MBA students at Georgetown’s McDonough School of Business travel domestically and internationally to network and learn about specific industries through Career Treks. Over winter break, 14 students headed to Tanzania — specifically to the cities of Dar es Salaam and Zanzibar — to learn how business is conducted in Sub-Saharan Africa by exploring the country's financial, manufacturing, energy, and tourism sectors.
The students met with representatives from American Energy Group, MeTL Group, RE/MAX, and Vervet Global. The trek was led by the Georgetown Black MBA Association. The association’s president, Nomblé Coleman (MBA’18), shared details about the experience.
What motivated you to pursue and lead this opportunity in Tanzania?
Each year, the Georgetown Black MBA Association polls its membership to determine its annual goals and priorities. This year, an overwhelming number of students expressed a desire to travel to Africa and learn about how business is conducted there. Although there was no precedent, we decided to organize a trek to Africa that was open to all McDonough students. We chose Tanzania for the inaugural trek destination due to its growing economy, student demand, and Georgetown’s strong alumni network in the country. Having visited Africa before, I was excited to lead this trip because for most students, it was their first visit to the continent. I believe gaining in-region international experience is a critical part of our transformation into becoming global-ready leaders.
What companies did you network with, and what industries do they serve?

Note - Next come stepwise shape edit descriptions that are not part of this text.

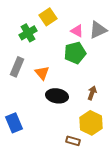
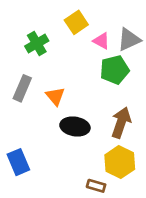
yellow square: (48, 17) -> (76, 22), moved
green pentagon: (75, 53) -> (115, 70), moved
brown arrow: (92, 93) -> (121, 123), size x1.6

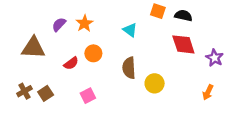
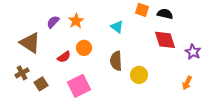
brown triangle: (33, 48) -> (30, 43), turned 30
brown cross: (24, 91) -> (22, 73), moved
pink square: (88, 96) -> (79, 86), size x1.6

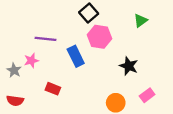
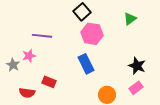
blue rectangle: (76, 56) -> (86, 64), moved
black star: (129, 66) -> (137, 66), moved
red semicircle: (15, 101) -> (27, 93), moved

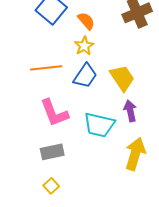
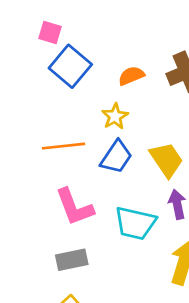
orange semicircle: (86, 21) -> (131, 76), moved, turned -72

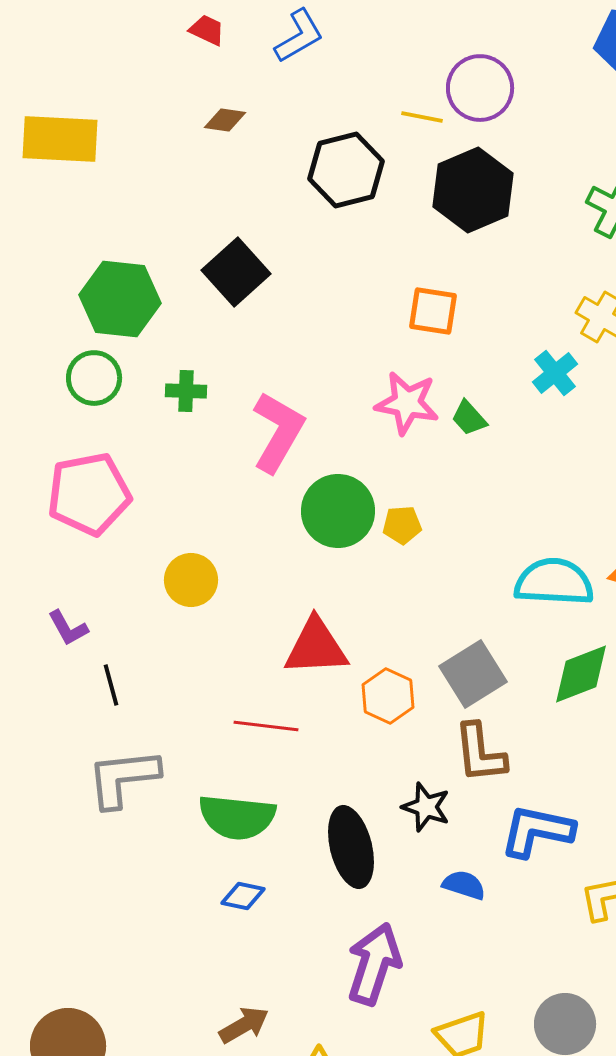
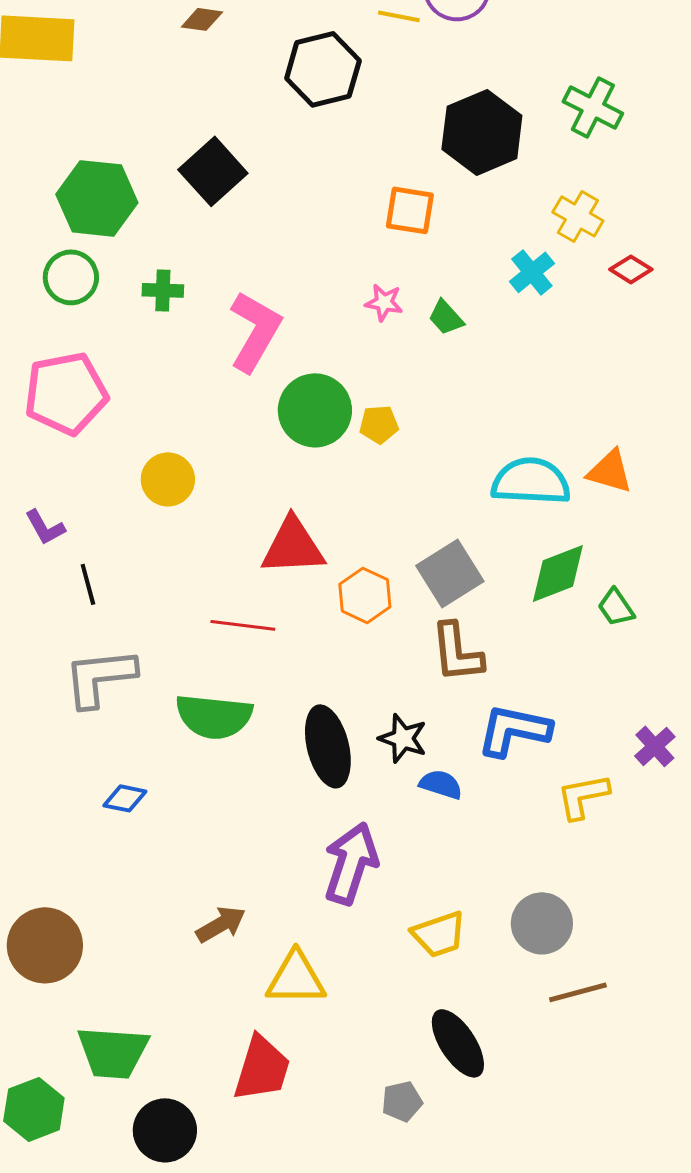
black hexagon: (473, 190) -> (482, 132), moved
pink star: (407, 403) -> (384, 302), size x0.6
black star: (426, 807) -> (403, 738), moved
blue diamond: (243, 896) -> (125, 798), moved

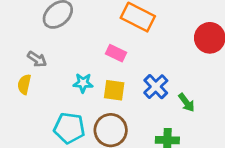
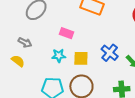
pink rectangle: (116, 53) -> (66, 33), moved
yellow semicircle: (24, 84) -> (18, 61), turned 120

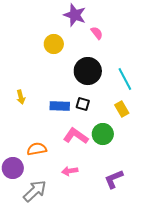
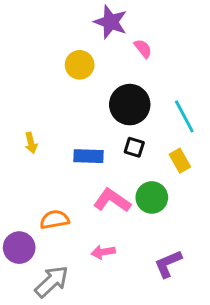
black square: (83, 104) -> (134, 147), moved

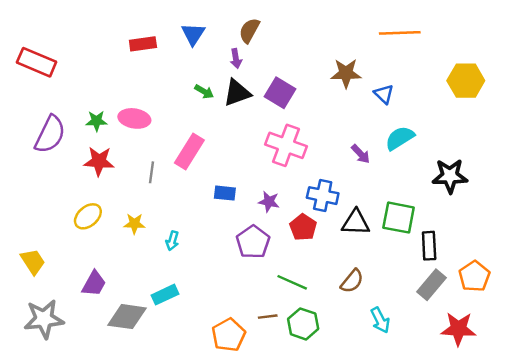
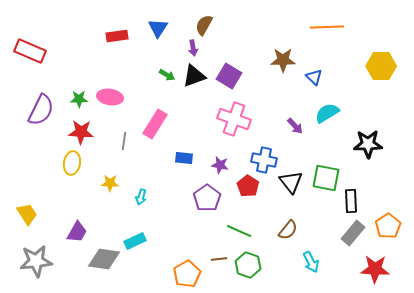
yellow ellipse: (88, 216) -> (72, 163), moved, turned -40
black triangle: (356, 222) -> (291, 182), turned 50

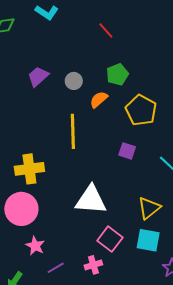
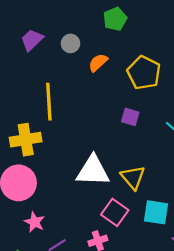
green pentagon: (117, 75) -> (115, 19), moved
yellow line: (73, 131) -> (49, 102), moved
yellow triangle: (149, 208) -> (133, 177), moved, turned -30

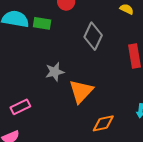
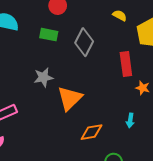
green rectangle: (42, 23) -> (49, 35), moved

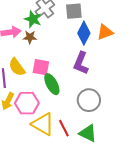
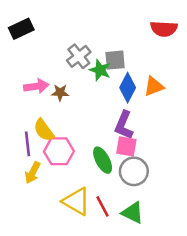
green star: (33, 19) -> (100, 70), moved
pink square: (41, 67) -> (126, 146), moved
green ellipse: (52, 84) -> (103, 160), moved
pink hexagon: (27, 103) -> (59, 151), moved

The MeTL Group is a $1.5 billion dollar conglomerate that serves a variety of industries, including agriculture, energy, financial services, real estate, infrastructure, and manufacturing. Mohammed Dewji (B’98) is president and chief executive officer of the MeTL Group, and Fatema Dewji (B’10) is the company’s chief marketing officer. The Dewji family hosted our group of 14 students for a private dinner. The dinner was exceptionally special because Mr. Dewji spent time sitting at different sections of the table to ensure he met every student.
Also, we had an educational and enlightening visit with Vervet Global, where we gained a better understanding of the emerging investment opportunities in Tanzania. At the American Energy Group, we learned about the wide range of solar-powered technologies that are sold for installations in both individual households and major corporations. On the island of Zanzibar, we spoke with the owner of a RE/MAX franchise to understand the booming tourism and real estate markets.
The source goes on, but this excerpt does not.